0 votes
by Lee (150 points)
Please see: https://gist.github.com/lf94/2700524fa42b76e86b047f35febd6370?permalink_comment_id=5076321#gistcomment-5076321

The vfxforth time to run 1 billion transitions is about 1.5s. The OCAML version is 1.0s. There is also a Rust version we ran which came out to 0.5s.

Obviously, these are amazing times. Rust uses LLVM, a multi-billion dollar optimizer. Being 1s away from this is crazy!

I've been trying, but having difficulty squeezing further speed though out of vfxforth. I would LOVE for some internal people to chime in here, and tell me how I can go faster! Thank you so much!

1 Answer

0 votes
by Stephen Pelc (4.1k points)
selected by Lee
Best answer
Life would be a lot easier with some comments and stack effects. See STATE-INIT in particular, which is surely incorrect.

On x86 and x64 moving the stack pointer is expensive, so try to reduce the use of >R and R> in particular. In fact, try just using the data stack.

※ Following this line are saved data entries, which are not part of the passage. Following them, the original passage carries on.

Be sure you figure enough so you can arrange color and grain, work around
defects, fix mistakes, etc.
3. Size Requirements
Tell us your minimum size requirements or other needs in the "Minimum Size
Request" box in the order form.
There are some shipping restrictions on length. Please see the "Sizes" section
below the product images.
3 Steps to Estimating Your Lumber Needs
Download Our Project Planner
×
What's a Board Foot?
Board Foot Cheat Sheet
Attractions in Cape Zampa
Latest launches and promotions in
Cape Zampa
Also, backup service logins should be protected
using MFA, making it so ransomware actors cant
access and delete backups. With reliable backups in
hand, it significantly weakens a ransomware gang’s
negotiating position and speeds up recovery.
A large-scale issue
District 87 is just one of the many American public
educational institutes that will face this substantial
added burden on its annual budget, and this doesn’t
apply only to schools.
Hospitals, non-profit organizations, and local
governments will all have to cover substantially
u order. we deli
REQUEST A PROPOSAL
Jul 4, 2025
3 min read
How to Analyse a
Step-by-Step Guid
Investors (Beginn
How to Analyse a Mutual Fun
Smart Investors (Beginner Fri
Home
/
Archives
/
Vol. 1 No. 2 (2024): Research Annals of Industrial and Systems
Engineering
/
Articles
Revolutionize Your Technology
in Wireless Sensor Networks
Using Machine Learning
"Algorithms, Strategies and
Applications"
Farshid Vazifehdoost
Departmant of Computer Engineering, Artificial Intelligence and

I 4 MOD just generates 0, 1, 2, 3, 0, 1... so just call TRANSITION 4 times in the loop and reduce the number of iterations by a factor of 4.

Don't forget to measure the impact of every change - often writing code for performance is non-obvious.
by Lee (150 points)
Hello Stephen! A pleasure to see a response from you.

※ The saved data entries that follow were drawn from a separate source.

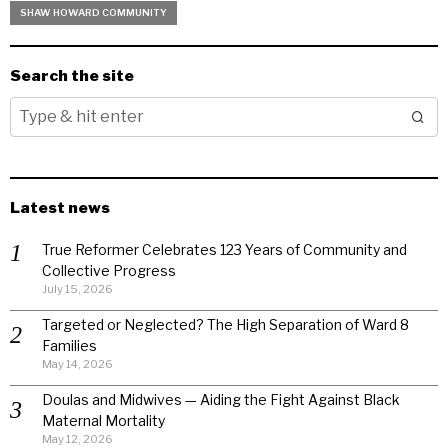
SHAW HOWARD COMMUNITY
Search the site
Latest news
True Reformer Celebrates 123 Years of Community and
Collective Progress
July 15, 2026
Targeted or Neglected? The High Separation of Ward 8
Families
May 14, 2026
Doulas and Midwives — Aiding the Fight Against Black
Maternal Mortality
May 12, 2026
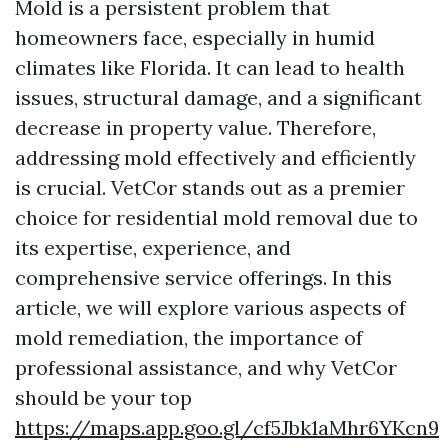
Mold is a persistent problem that
homeowners face, especially in humid
climates like Florida. It can lead to health
issues, structural damage, and a significant
decrease in property value. Therefore,
addressing mold effectively and efficiently
is crucial. VetCor stands out as a premier
choice for residential mold removal due to
its expertise, experience, and
comprehensive service offerings. In this
article, we will explore various aspects of
mold remediation, the importance of
professional assistance, and why VetCor
should be your top
https://maps.app.goo.gl/cf5Jbk1aMhr6YKcn9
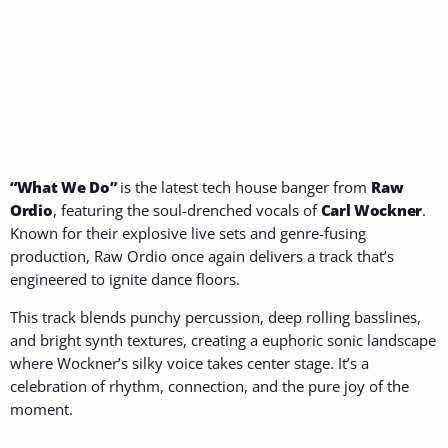
“What We Do”
is the latest tech house banger from
Raw
Ordio
, featuring the soul-drenched vocals of
Carl Wockner
.
Known for their explosive live sets and genre-fusing
production, Raw Ordio once again delivers a track that’s
engineered to ignite dance floors.
This track blends punchy percussion, deep rolling basslines,
and bright synth textures, creating a euphoric sonic landscape
where Wockner’s silky voice takes center stage. It’s a
celebration of rhythm, connection, and the pure joy of the
moment.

Sorry yes, comments and stack effects are something I'm not doing a lot of yet in Forth. I'm trying to write Forth that is just easy to read naturally. I'm currently reading your book (I would love to buy a physical copy by the way...) and will take notes from there on commenting style :)

Roger that about the return stack. I will move to using the data stack and see if it helps.

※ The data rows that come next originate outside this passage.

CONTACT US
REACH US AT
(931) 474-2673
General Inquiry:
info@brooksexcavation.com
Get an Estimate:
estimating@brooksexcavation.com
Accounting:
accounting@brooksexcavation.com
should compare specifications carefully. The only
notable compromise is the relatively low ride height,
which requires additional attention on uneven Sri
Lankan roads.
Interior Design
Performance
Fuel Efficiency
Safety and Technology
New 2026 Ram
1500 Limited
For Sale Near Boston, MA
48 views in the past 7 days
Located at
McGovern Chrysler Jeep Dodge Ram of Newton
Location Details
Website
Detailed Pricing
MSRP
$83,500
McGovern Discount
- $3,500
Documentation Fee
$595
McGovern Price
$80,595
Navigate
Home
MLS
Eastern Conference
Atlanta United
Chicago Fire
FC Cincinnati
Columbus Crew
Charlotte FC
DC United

Huh, I would not expect the unrolled calls to transition would help that much, but I will try this too!

Will report back later.
by Stephen Pelc (4.1k points)
I'm completely anal about comments and stack effects. I have to maintain code that is up to 40 years old. People who do not provide comments and stack effects are not hired by MPE.

You do not need to unroll calls to TRANSITION - the VFX code generator may or may not do that for you automagically. What we are doing is replacing
  I 4 MOD
by a literal.
by Lee (150 points)
I have made the changes. We got a nice speed increase, but we are still worse than ocaml. You can see the changes at the same link.

hyperfine 'dune exec traffic_light --release'
Benchmark 1: dune exec traffic_light --release
  Time (mean ± σ):     625.0 ms ±   8.9 ms    [User: 608.5 ms, System: 8.4 ms]
  Range (min … max):   614.4 ms … 644.1 ms    10 runs

hyperfine 'cat traffic_light2.fs | /usr/local/bin/VfxForth_x64_lin.elf'
Benchmark 1: cat traffic_light2.fs | /usr/local/bin/VfxForth_x64_lin.elf
  Time (mean ± σ):     895.3 ms ±   2.5 ms    [User: 885.0 ms, System: 2.2 ms]
  Range (min … max):   892.2 ms … 898.9 ms    10 runs

hyperfine 'cargo run --release'
Benchmark 1: cargo run --release
  Time (mean ± σ):      21.7 ms ±   7.9 ms    [User: 15.6 ms, System: 6.0 ms]
  Range (min … max):    16.3 ms …  69.3 ms    43 runs

Is there anything else you think we could do?